We went out yesterday and launched at the 2004 Bridge. We started a drift right away at the edge of the ICW towards the Southwest shoreline, and got one nice trout and a couple of dinks. Then we moved across the ICW chasing some birds, but with nothing to show for it we moved back to the West side of the ICW again. After starting over the same area were we fished before we were able to get 11 more keeper trout over 3 drifts. Then it was 12:30 and momma wanted me to come home to go to a movie. The water was clearer (semi green/brown) outside of the ICW but we were able to see the brown dirty water coming out of Chocolate Bayou. Im sure today and tomorrow are no better.

Good Luck!


----------



## chrigging (Aug 10, 2012)

Good deal, thanks for the info!


----------



## Aggie87 (Jun 2, 2010)

Is it best to fish along ICW this time of year in chocolate?? I went Friday and waded around the cut going into Halls lake and fished a few reefs with only 1 trout to show. We moved to west bay flats and then killed them. I was kinda puzzled that we caught fish in shallow water in west bay and not in chocolate. Had some buddies do decent fishing in the channel in chocolate though. I know the colder the water gets the deeper the fish will go but the water wasn't to terribly cold


----------



## Cod Wallupper (Jul 11, 2015)

dbarham said:


> Been fishing there all my life never counted many bozos!
> 
> Sent from my SM-G920V using Tapatalk


Lol, exactly


----------



## RedFlounderBass (May 10, 2015)

The yahoos in the bayou don't come out 'till summer. Jetfleas and wake boats. Don't see much traffic up this way this time of year unless the water is clear and salty. It's like a traffic jam.


----------



## GeeTee (Aug 8, 2014)

JRBass - photo looks like Bastrop Marina? You drive all the way there from 2004 to clean fish? Prob on your way home. YOu and CJ still need to go and show whats up in choco, or out of it, either way.



JrBass said:


> We went out yesterday and launched at the 2004 Bridge. We started a drift right away at the edge of the ICW towards the Southwest shoreline, and got one nice trout and a couple of dinks. Then we moved across the ICW chasing some birds, but with nothing to show for it we moved back to the West side of the ICW again. After starting over the same area were we fished before we were able to get 11 more keeper trout over 3 drifts. Then it was 12:30 and momma wanted me to come home to go to a movie. The water was clearer (semi green/brown) outside of the ICW but we were able to see the brown dirty water coming out of Chocolate Bayou. Im sure today and tomorrow are no better.
> 
> Good Luck!


----------



## JrBass (Mar 11, 2013)

RedFlounderBass said:


> The yahoos in the bayou don't come out 'till summer. Jetfleas and wake boats. Don't see much traffic up this way this time of year unless the water is clear and salty. It's like a traffic jam.

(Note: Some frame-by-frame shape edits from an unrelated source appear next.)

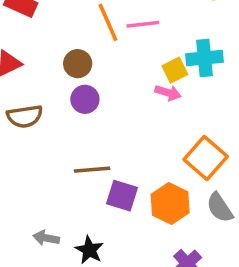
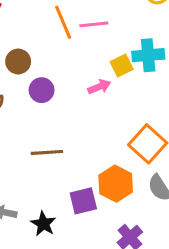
brown circle: (78, 64) -> (18, 61), moved
pink arrow: (168, 93) -> (99, 87), moved, turned -40
purple square: (122, 196) -> (83, 201), moved, turned -32

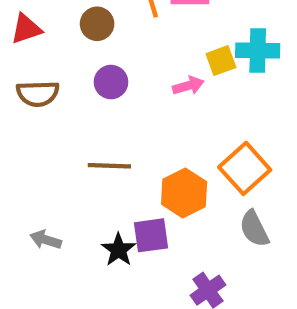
brown circle: (18, 61) -> (97, 24), moved
orange hexagon: (116, 184) -> (184, 193), moved
black star: (43, 224) -> (119, 250), moved

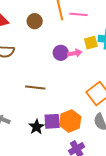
purple circle: (111, 82) -> (61, 53), moved
orange hexagon: (184, 193) -> (70, 121), moved

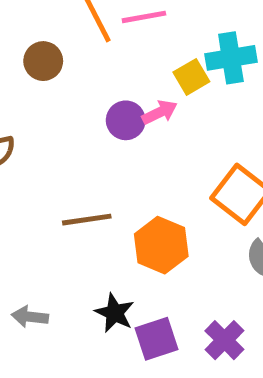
purple square: (52, 121) -> (156, 339), moved
orange hexagon: (70, 121) -> (161, 245), moved

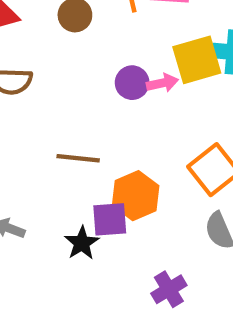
yellow square: (191, 77) -> (197, 60), size x1.6
purple square: (156, 339) -> (110, 219), moved

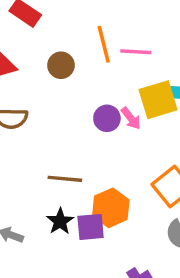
pink arrow: (162, 83) -> (131, 118), turned 65
black star: (82, 243) -> (60, 221), moved

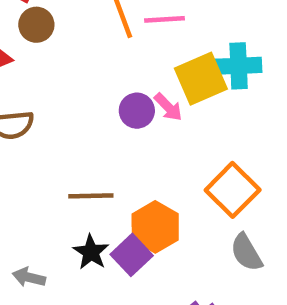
brown circle: (61, 65) -> (36, 25), moved
purple square: (91, 227) -> (132, 255), turned -32

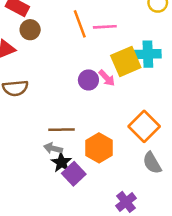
purple square: (132, 255) -> (74, 174), moved
gray arrow: (29, 277) -> (53, 148), moved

Agreed, its been pretty light out there lately. In the summer its about a 15 minute wait to get in the water if you aint there at 6, but it happens part of the game. I just sit back smoke another one and watch the sunrise!


----------



## chrigging (Aug 10, 2012)

Bayou was off color but the bay looked good, hopefully no more rain before the weekend!


----------



## JrBass (Mar 11, 2013)

GeeTee said:


> JRBass - photo looks like Bastrop Marina? You drive all the way there from 2004 to clean fish? Prob on your way home. YOu and CJ still need to go and show whats up in choco, or out of it, either way.


You are correct, we actually get bait there and then trailer over to 2004, then stop by and use the cleaning station and boat wash before heading home.


----------



## GeeTee (Aug 8, 2014)

Nice! Wouldn't it be easier launching at Lutes Marine? Get bait there too and has a cleaning station?


----------



## JrBass (Mar 11, 2013)

Lutes has a terrible ramp that is not good if you don't have a aluminum or boat under 18'.


----------



## jamesw (Dec 1, 2014)

Yeah, I used Lutes once and that ramp is pretty hairy. It works but it's not pretty.

Cheers
James


----------



## chrigging (Aug 10, 2012)

The water was off color in the bayou but the bay looked good. There were some waders fishing in the mouth of New Bayou..we have to stay on plane to get through there so sorry for the wake! We ended up with a few nice fish but a slow day Saturday over all for us.


----------



## CRGR (Sep 8, 2014)

Fished new bayou from about 1p-5p yesterday. Very slow Bute but it turned on about 4p. We ended up catching 10 red to 18", about a dozen sheepies to 6.5 pounds, and a 20" flattie!


----------



## GeeTee (Aug 8, 2014)

Yeah - the launch is cruddy but i have adjusted my trailer setup to make my life easier as i 99.9% of the time launch there. As long as there are no boats coming past at 50mph and the wind is under 20mmph you should be able to line up OK. Guess you get used to it after a while. Also, finger mullet in the bayou, cant beat free bait for those bait fishing trips.


----------



## 2506Rpoison (Mar 28, 2013)

Nice Cats!! 
What did you catch them on?
Love catch cats!!! 
Any info you could share would be greatly appreciated!!


----------



## DonChuy (Jul 17, 2012)

water looked kinda bad last weekend north of the bridge. Found some decent water south where all the shell reefs are near the bay. Didnt do real great until we started drifting over the deep shell. Cold weather had em stacked up on deeper shell. High tide came in and the reds were in the marsh. Ended up with 26 reds to 29.5 (mostly rats), 4 trout, 4 sheephead and a flounder lost at the boat. Had to move around to find em, but we did.

starting to get a hang of the area.
Anyone headed out this weekend?


----------



## GeeTee (Aug 8, 2014)

Nice!


----------